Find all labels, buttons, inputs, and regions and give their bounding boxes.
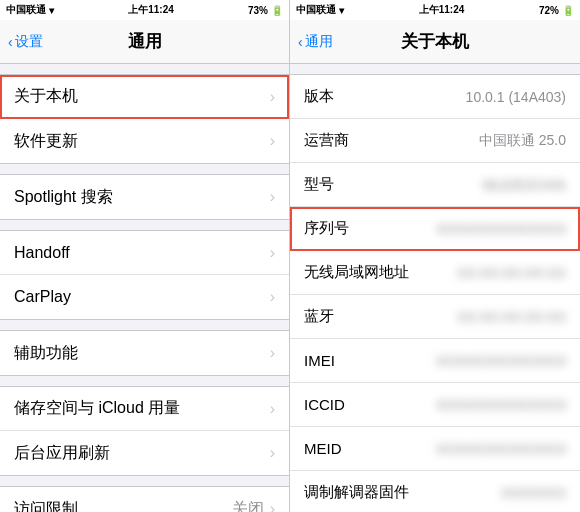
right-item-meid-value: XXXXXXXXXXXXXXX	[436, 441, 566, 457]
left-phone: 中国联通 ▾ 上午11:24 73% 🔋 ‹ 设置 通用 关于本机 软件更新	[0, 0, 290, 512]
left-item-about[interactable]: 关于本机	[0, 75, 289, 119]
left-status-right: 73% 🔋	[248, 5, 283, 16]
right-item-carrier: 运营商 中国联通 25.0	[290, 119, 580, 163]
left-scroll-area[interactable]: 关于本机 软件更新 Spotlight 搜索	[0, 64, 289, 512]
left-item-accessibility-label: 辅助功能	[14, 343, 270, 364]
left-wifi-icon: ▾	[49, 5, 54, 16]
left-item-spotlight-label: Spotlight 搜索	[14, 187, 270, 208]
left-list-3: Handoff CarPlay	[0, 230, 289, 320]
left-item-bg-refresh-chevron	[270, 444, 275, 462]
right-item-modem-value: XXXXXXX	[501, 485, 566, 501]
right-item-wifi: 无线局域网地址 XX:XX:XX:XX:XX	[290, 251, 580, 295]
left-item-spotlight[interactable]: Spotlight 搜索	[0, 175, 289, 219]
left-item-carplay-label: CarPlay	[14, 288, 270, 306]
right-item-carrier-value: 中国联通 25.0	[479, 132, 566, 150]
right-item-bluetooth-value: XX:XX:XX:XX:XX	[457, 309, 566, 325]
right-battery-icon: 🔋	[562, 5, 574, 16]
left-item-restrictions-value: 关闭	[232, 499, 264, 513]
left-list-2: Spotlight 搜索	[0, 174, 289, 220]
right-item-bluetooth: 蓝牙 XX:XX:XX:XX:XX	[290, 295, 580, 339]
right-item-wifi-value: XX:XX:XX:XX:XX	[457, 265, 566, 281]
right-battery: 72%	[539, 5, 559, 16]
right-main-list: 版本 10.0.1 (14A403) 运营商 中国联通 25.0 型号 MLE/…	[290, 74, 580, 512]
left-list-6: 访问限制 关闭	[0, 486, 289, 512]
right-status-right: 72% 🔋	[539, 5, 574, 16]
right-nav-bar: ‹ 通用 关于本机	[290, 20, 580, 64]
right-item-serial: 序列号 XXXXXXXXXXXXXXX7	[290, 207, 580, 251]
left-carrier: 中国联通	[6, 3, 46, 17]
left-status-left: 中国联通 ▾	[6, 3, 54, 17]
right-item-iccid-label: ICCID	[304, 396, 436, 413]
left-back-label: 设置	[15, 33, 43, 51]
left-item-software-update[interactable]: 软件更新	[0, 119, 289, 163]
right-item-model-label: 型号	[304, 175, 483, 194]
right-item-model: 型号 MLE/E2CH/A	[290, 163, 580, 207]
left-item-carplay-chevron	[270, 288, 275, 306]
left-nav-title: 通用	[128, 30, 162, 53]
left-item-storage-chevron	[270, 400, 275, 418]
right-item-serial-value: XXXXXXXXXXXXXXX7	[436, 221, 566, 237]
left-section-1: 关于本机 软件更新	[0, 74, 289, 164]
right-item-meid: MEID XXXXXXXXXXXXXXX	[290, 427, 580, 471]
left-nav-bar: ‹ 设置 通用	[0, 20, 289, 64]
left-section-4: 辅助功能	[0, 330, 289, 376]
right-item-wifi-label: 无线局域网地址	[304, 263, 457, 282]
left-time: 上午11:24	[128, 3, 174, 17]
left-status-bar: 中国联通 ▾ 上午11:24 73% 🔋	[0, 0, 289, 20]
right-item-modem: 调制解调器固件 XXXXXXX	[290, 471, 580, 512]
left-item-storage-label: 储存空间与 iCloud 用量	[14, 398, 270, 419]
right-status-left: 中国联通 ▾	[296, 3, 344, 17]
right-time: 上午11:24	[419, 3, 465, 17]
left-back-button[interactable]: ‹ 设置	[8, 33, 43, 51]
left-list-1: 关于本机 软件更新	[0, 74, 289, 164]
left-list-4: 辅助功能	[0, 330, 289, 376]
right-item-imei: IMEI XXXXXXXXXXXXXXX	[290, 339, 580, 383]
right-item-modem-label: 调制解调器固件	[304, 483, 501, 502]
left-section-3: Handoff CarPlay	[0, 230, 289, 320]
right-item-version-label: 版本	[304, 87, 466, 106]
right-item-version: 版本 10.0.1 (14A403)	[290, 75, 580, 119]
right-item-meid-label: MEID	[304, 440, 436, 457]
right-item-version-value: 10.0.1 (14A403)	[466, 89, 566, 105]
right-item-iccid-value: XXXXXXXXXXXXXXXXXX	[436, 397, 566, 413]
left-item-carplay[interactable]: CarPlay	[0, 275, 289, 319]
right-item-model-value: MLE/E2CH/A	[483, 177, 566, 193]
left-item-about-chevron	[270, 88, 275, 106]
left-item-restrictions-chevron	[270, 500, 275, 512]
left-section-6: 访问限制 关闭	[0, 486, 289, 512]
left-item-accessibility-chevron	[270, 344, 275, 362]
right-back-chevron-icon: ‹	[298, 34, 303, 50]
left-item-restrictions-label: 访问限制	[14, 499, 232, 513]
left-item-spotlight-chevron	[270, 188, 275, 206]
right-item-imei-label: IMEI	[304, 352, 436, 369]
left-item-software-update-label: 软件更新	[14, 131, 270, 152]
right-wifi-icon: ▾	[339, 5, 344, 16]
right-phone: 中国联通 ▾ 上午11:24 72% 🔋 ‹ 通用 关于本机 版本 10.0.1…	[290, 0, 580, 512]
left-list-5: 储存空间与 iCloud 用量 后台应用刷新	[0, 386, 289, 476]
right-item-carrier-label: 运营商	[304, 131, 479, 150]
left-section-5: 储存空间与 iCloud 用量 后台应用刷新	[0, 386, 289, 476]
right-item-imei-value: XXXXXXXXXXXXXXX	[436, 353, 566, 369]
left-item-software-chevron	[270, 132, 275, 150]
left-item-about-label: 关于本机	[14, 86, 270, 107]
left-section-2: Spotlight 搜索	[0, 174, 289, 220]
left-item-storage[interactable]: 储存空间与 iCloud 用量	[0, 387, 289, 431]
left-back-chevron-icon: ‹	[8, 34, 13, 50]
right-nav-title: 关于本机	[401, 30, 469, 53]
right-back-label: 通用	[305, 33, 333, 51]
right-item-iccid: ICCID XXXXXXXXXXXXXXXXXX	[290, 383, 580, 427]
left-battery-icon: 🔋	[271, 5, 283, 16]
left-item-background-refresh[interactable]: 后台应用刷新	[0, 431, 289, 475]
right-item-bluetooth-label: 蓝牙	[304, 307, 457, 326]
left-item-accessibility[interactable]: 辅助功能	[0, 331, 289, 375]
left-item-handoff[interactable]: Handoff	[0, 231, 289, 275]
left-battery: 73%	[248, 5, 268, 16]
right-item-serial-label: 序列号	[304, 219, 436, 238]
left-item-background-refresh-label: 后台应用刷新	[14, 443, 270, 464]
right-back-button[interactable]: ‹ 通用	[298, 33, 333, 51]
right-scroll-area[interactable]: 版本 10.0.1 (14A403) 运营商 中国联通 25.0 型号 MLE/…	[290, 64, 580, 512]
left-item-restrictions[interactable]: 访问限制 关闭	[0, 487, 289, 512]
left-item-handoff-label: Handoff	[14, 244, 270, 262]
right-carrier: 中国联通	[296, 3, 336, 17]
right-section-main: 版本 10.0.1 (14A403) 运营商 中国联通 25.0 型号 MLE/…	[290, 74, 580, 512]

**Exercise requirements:** Restate all of the data word for word and include no pictures.

**Reply:**
Find all labels, buttons, inputs, and regions and give their bounding boxes.
right-item-meid-value: XXXXXXXXXXXXXXX	[436, 441, 566, 457]
left-phone: 中国联通 ▾ 上午11:24 73% 🔋 ‹ 设置 通用 关于本机 软件更新	[0, 0, 290, 512]
left-item-about[interactable]: 关于本机	[0, 75, 289, 119]
left-status-right: 73% 🔋	[248, 5, 283, 16]
right-item-carrier: 运营商 中国联通 25.0	[290, 119, 580, 163]
left-scroll-area[interactable]: 关于本机 软件更新 Spotlight 搜索	[0, 64, 289, 512]
left-item-accessibility-label: 辅助功能	[14, 343, 270, 364]
left-wifi-icon: ▾	[49, 5, 54, 16]
left-item-spotlight-label: Spotlight 搜索	[14, 187, 270, 208]
left-list-3: Handoff CarPlay	[0, 230, 289, 320]
left-item-bg-refresh-chevron	[270, 444, 275, 462]
right-item-modem-value: XXXXXXX	[501, 485, 566, 501]
right-item-wifi: 无线局域网地址 XX:XX:XX:XX:XX	[290, 251, 580, 295]
left-item-spotlight[interactable]: Spotlight 搜索	[0, 175, 289, 219]
left-item-carplay-label: CarPlay	[14, 288, 270, 306]
right-item-carrier-value: 中国联通 25.0	[479, 132, 566, 150]
right-item-bluetooth-value: XX:XX:XX:XX:XX	[457, 309, 566, 325]
right-battery-icon: 🔋	[562, 5, 574, 16]
left-item-restrictions-value: 关闭	[232, 499, 264, 513]
left-list-2: Spotlight 搜索	[0, 174, 289, 220]
right-item-bluetooth: 蓝牙 XX:XX:XX:XX:XX	[290, 295, 580, 339]
right-item-wifi-value: XX:XX:XX:XX:XX	[457, 265, 566, 281]
right-battery: 72%	[539, 5, 559, 16]
right-main-list: 版本 10.0.1 (14A403) 运营商 中国联通 25.0 型号 MLE/…	[290, 74, 580, 512]
left-list-6: 访问限制 关闭	[0, 486, 289, 512]
right-status-right: 72% 🔋	[539, 5, 574, 16]
right-nav-bar: ‹ 通用 关于本机	[290, 20, 580, 64]
right-item-serial: 序列号 XXXXXXXXXXXXXXX7	[290, 207, 580, 251]
left-carrier: 中国联通	[6, 3, 46, 17]
left-status-left: 中国联通 ▾	[6, 3, 54, 17]
right-item-iccid-label: ICCID	[304, 396, 436, 413]
left-back-label: 设置	[15, 33, 43, 51]
left-item-software-update[interactable]: 软件更新	[0, 119, 289, 163]
right-item-model-label: 型号	[304, 175, 483, 194]
right-item-model: 型号 MLE/E2CH/A	[290, 163, 580, 207]
left-item-carplay-chevron	[270, 288, 275, 306]
left-nav-title: 通用	[128, 30, 162, 53]
left-item-storage-chevron	[270, 400, 275, 418]
right-item-serial-value: XXXXXXXXXXXXXXX7	[436, 221, 566, 237]
left-section-1: 关于本机 软件更新	[0, 74, 289, 164]
right-item-meid: MEID XXXXXXXXXXXXXXX	[290, 427, 580, 471]
left-nav-bar: ‹ 设置 通用	[0, 20, 289, 64]
left-section-4: 辅助功能	[0, 330, 289, 376]
right-item-wifi-label: 无线局域网地址	[304, 263, 457, 282]
left-time: 上午11:24	[128, 3, 174, 17]
left-status-bar: 中国联通 ▾ 上午11:24 73% 🔋	[0, 0, 289, 20]
right-item-modem: 调制解调器固件 XXXXXXX	[290, 471, 580, 512]
left-item-storage-label: 储存空间与 iCloud 用量	[14, 398, 270, 419]
right-status-left: 中国联通 ▾	[296, 3, 344, 17]
right-time: 上午11:24	[419, 3, 465, 17]
left-back-button[interactable]: ‹ 设置	[8, 33, 43, 51]
left-list-1: 关于本机 软件更新	[0, 74, 289, 164]
left-list-4: 辅助功能	[0, 330, 289, 376]
right-item-imei: IMEI XXXXXXXXXXXXXXX	[290, 339, 580, 383]
right-item-modem-label: 调制解调器固件	[304, 483, 501, 502]
left-section-3: Handoff CarPlay	[0, 230, 289, 320]
right-item-version-label: 版本	[304, 87, 466, 106]
right-item-version: 版本 10.0.1 (14A403)	[290, 75, 580, 119]
right-item-meid-label: MEID	[304, 440, 436, 457]
right-item-version-value: 10.0.1 (14A403)	[466, 89, 566, 105]
right-item-iccid-value: XXXXXXXXXXXXXXXXXX	[436, 397, 566, 413]
left-item-carplay[interactable]: CarPlay	[0, 275, 289, 319]
right-item-model-value: MLE/E2CH/A	[483, 177, 566, 193]
left-item-about-chevron	[270, 88, 275, 106]
left-item-restrictions-chevron	[270, 500, 275, 512]
left-section-6: 访问限制 关闭	[0, 486, 289, 512]
left-item-accessibility-chevron	[270, 344, 275, 362]
right-back-chevron-icon: ‹	[298, 34, 303, 50]
left-item-restrictions-label: 访问限制	[14, 499, 232, 513]
left-item-spotlight-chevron	[270, 188, 275, 206]
right-item-imei-label: IMEI	[304, 352, 436, 369]
left-item-software-update-label: 软件更新	[14, 131, 270, 152]
right-wifi-icon: ▾	[339, 5, 344, 16]
right-phone: 中国联通 ▾ 上午11:24 72% 🔋 ‹ 通用 关于本机 版本 10.0.1…	[290, 0, 580, 512]
left-list-5: 储存空间与 iCloud 用量 后台应用刷新	[0, 386, 289, 476]
right-item-carrier-label: 运营商	[304, 131, 479, 150]
left-section-5: 储存空间与 iCloud 用量 后台应用刷新	[0, 386, 289, 476]
right-item-imei-value: XXXXXXXXXXXXXXX	[436, 353, 566, 369]
left-item-software-chevron	[270, 132, 275, 150]
left-item-about-label: 关于本机	[14, 86, 270, 107]
left-section-2: Spotlight 搜索	[0, 174, 289, 220]
left-item-storage[interactable]: 储存空间与 iCloud 用量	[0, 387, 289, 431]
left-back-chevron-icon: ‹	[8, 34, 13, 50]
right-nav-title: 关于本机	[401, 30, 469, 53]
right-back-label: 通用	[305, 33, 333, 51]
right-item-iccid: ICCID XXXXXXXXXXXXXXXXXX	[290, 383, 580, 427]
left-battery-icon: 🔋	[271, 5, 283, 16]
left-item-background-refresh[interactable]: 后台应用刷新	[0, 431, 289, 475]
right-item-bluetooth-label: 蓝牙	[304, 307, 457, 326]
left-item-accessibility[interactable]: 辅助功能	[0, 331, 289, 375]
left-item-handoff[interactable]: Handoff	[0, 231, 289, 275]
left-battery: 73%	[248, 5, 268, 16]
right-item-serial-label: 序列号	[304, 219, 436, 238]
left-item-background-refresh-label: 后台应用刷新	[14, 443, 270, 464]
right-back-button[interactable]: ‹ 通用	[298, 33, 333, 51]
right-scroll-area[interactable]: 版本 10.0.1 (14A403) 运营商 中国联通 25.0 型号 MLE/…	[290, 64, 580, 512]
left-item-restrictions[interactable]: 访问限制 关闭	[0, 487, 289, 512]
left-item-handoff-label: Handoff	[14, 244, 270, 262]
right-carrier: 中国联通	[296, 3, 336, 17]
right-section-main: 版本 10.0.1 (14A403) 运营商 中国联通 25.0 型号 MLE/…	[290, 74, 580, 512]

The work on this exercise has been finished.